OK. That's not a problem at present. The lack of housing is a problem.
Which I agreed with. I simply disagree with it being a significant problem.
You mean raise the tax on property. The problem with that is that it discourages economical use of the property. The purpose of allowing deductions for improvement is that it encourages productive use of the property.
I don't agree with that. Renting is an economical use of the property.
Empty improvement for tax deduction sake isn't an economical use of property, it's just incentivizing spending on the property. And no one is going to spend on property improvements unless they can recoup the expenditure in rents. Deductions don't offset the cost of the improvements. All that would do is accelerate the desire to make the rents higher.
THat is not going to create more affordable housing.
See above. It is how a smart municipality would do it.
See above. It's why a smart municipality will simply raise property taxes instead of trying to indirectly control landlord expenditures.
I think part of the issue may be the level that we're looking at the issue. I'm looking at the individual and regional level, while you seem more focused on the city. And I don't get why you'd dismiss increased productivity and higher standard of living for residents as a concern, which is how your argument appears to read. Again, my point is that lifting restrictions on new construction makes the city richer, in part by simply removing a major impediment to growth and in part by changing the compensation structure to align productivity with pay (instead of rewarding economically negative rent extraction). And the tax-structure change I also would support does the same thing (removes an impediment to productivity without lowering collections, and incentivizes activities that we want to encourage/removes incentives to destructive behavior).
I'm not dismissing it as a concern. I'm dismissing it as a significant concern. It's a matter of degree. And you are correct, i'm approaching this from the perspective of the city. I was just thinking that was the core difference in our opinions here.
I participate in a professional group that advocates strongly for more development in my city.

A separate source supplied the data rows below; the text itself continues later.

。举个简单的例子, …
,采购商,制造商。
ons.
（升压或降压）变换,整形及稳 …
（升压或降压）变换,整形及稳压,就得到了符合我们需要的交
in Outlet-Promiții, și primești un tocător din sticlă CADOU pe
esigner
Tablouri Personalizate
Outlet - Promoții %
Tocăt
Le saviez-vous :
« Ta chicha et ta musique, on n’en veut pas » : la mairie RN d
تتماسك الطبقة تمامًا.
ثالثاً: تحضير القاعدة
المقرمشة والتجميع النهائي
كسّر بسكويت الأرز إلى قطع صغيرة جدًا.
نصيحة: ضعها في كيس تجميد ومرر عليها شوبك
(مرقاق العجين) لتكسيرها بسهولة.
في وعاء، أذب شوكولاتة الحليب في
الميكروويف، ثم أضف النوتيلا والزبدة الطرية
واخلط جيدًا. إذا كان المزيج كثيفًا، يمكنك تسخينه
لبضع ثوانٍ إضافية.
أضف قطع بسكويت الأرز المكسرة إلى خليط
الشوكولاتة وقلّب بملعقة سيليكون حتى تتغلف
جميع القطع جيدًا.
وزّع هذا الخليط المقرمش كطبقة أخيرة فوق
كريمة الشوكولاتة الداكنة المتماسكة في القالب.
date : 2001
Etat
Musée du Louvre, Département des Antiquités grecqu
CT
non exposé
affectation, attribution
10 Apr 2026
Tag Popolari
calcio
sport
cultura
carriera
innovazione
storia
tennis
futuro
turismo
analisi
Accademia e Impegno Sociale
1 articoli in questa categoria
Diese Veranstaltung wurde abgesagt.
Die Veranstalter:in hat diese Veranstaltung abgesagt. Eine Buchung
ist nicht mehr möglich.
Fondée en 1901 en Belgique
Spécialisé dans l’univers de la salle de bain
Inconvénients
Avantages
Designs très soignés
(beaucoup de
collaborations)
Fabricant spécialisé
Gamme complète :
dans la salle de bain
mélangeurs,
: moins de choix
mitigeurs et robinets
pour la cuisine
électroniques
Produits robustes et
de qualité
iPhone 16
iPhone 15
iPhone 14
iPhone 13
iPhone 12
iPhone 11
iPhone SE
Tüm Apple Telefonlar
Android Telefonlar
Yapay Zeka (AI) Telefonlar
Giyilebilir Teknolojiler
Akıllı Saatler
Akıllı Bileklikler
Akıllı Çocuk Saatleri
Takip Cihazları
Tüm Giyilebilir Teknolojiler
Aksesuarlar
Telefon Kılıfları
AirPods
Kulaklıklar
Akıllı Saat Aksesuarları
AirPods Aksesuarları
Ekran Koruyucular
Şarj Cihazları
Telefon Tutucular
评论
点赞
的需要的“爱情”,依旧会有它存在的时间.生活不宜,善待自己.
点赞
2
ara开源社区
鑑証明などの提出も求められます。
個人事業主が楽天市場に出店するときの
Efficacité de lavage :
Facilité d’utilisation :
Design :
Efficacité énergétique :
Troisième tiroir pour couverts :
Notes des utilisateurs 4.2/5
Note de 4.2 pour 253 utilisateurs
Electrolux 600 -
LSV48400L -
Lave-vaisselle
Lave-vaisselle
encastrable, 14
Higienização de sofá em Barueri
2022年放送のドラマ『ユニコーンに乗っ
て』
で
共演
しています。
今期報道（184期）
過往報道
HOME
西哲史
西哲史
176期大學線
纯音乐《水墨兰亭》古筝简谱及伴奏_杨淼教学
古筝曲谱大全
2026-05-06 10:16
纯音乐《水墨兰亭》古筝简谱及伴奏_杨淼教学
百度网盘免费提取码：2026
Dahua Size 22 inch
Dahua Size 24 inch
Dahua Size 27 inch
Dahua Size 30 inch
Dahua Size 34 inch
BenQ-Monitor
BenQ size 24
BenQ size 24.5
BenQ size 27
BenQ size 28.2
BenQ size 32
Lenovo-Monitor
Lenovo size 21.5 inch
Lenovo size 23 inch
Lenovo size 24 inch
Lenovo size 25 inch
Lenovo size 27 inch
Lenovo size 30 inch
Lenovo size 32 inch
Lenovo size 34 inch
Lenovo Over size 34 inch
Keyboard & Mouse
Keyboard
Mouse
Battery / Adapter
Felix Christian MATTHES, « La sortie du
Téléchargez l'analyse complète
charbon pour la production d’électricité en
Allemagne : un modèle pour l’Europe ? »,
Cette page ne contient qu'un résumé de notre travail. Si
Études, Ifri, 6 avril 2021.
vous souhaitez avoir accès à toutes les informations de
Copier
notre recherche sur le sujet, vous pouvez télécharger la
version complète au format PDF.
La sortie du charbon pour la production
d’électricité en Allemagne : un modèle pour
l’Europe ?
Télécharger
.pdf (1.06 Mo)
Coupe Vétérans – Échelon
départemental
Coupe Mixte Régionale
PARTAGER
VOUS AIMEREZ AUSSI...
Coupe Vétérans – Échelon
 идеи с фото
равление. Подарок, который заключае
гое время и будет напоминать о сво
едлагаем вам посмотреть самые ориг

We've decided that the best approach, and thus the one that the group advocates, is that new construction tax abatements with a sunset clause coupled with programs that incentivize low income people to stay in their homes (like reductions for seniors and low income families) works better for creating more housing than trying to dictate spending. The city did lift some height restrictions years ago but that was before I started following this stuff closely.
The bigger issue is the business tax environment. We've seen that as we attract new businesses, we create more demand for housing and that supply steps up to meet that need. But we also see that the city can generate surplus revenue simply by raising the property taxes and assessments to better reflect actual market values. These surpluses can be redirected to the public schools, dealing with the opioid epidemic, funding for the homeless. Things that were not realistically within the budget before that.
From the citizens perspective, I'm sure they'd prefer some mechanism which results in lower rents but I'm not sure that helps the city itself.
I've got to find that paper which looked into whether or not gentrification, in my city, resulted in more affordable housing overall. We did notice that gentrification had no real impact on how long people stayed in their properties.
But every city is different so I'm going to concede that you know your city better than I ever could.